Feb 25 (Reuters) - With a 3.5% February rally under its belt and significantly oversold readings showing up on the EUR/SEK charts, it might be time for the Swedish crown to give back some ground to the euro.
There have only been two daily pullbacks against the short-term EUR/SEK bear trend. One adjustment set in following a hammer candlestick on February 11 and the second rebound took hold during the Monday session.
Monday's price action recorded a bullish engulfing candlestick. Only modest in size but the reversal signal coupled with extreme oversold daily studies still warns of a potential EUR/SEK wind change.
Engulfing lines are a two-candle pattern where the second candle's real body (shaded area between the open and close) completely engulfs the previous session's real body. In a bear trend, the second candle would have a bullish real body; buying pressure has overwhelmed selling pressure.
Fibonacci retracement levels taken off the 11.5160-11.1190 February 3-21 fall provide pullback targets.
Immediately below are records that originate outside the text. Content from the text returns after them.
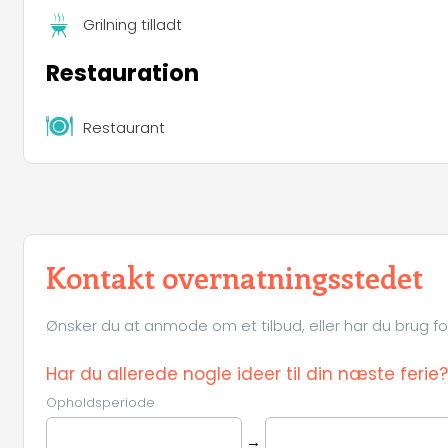
Grilning tilladt
Restauration
Restaurant
Kontakt overnatningsstedet
Ønsker du at anmode om et tilbud, eller har du brug for 
Har du allerede nogle ideer til din næste ferie?
Opholdsperiode
→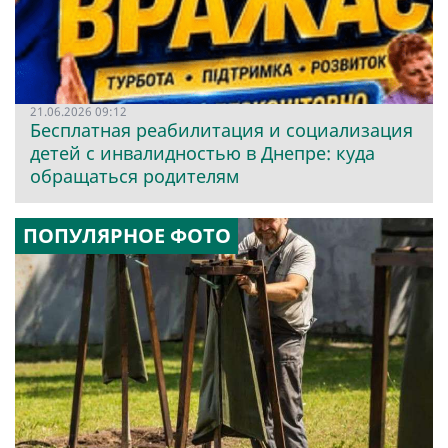
21.06.2026 09:12
Бесплатная реабилитация и социализация
детей с инвалидностью в Днепре: куда
обращаться родителям
ПОПУЛЯРНОЕ ФОТО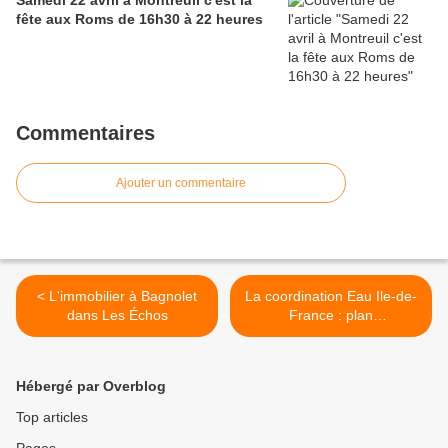
fête aux Roms de 16h30 à 22 heures
Commentaires
Ajouter un commentaire
< L'immobilier à Bagnolet
La coordination Eau Ile-de-
dans Les Échos
France : plan
gouvernementaln ii y a loin
de la coupe aux lèvres » >
Hébergé par Overblog
Top articles
Pages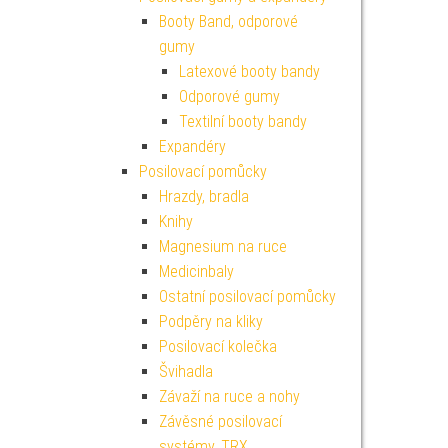
Booty Band, odporové
gumy
Latexové booty bandy
Odporové gumy
Textilní booty bandy
Expandéry
Posilovací pomůcky
Hrazdy, bradla
Knihy
Magnesium na ruce
Medicinbaly
Ostatní posilovací pomůcky
Podpěry na kliky
Posilovací kolečka
Švihadla
Závaží na ruce a nohy
Závěsné posilovací
systémy, TRX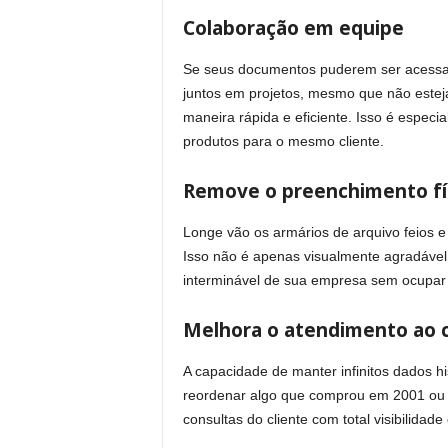
Colaboração em equipe
Se seus documentos puderem ser acessado
juntos em projetos, mesmo que não este
maneira rápida e eficiente. Isso é espe
produtos para o mesmo cliente.
Remove o preenchimento fí
Longe vão os armários de arquivo feios 
Isso não é apenas visualmente agradável
interminável de sua empresa sem ocupar e
Melhora o atendimento ao c
A capacidade de manter infinitos dados hi
reordenar algo que comprou em 2001 ou p
consultas do cliente com total visibilidade 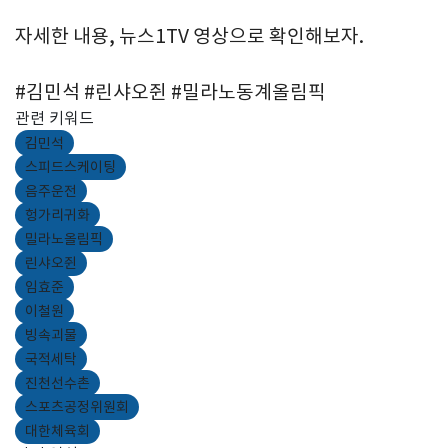
자세한 내용, 뉴스1TV 영상으로 확인해보자.
#김민석 #린샤오쥔 #밀라노동계올림픽
관련 키워드
김민석
스피드스케이팅
음주운전
헝가리귀화
밀라노올림픽
린샤오쥔
임효준
이철원
빙속괴물
국적세탁
진천선수촌
스포츠공정위원회
대한체육회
A minimum correction level, 23.6%, is at 11.2127 and the key 50% retracement is at 11.3175.
The 10-day moving average line has defined the near-month-long bear trend and provides resistance today at 11.1975.
The fundamental backdrop still supports the SEK versus the euro and any technical reversal in EUR/SEK direction might just offer better entry levels for those looking to join the underlying trend.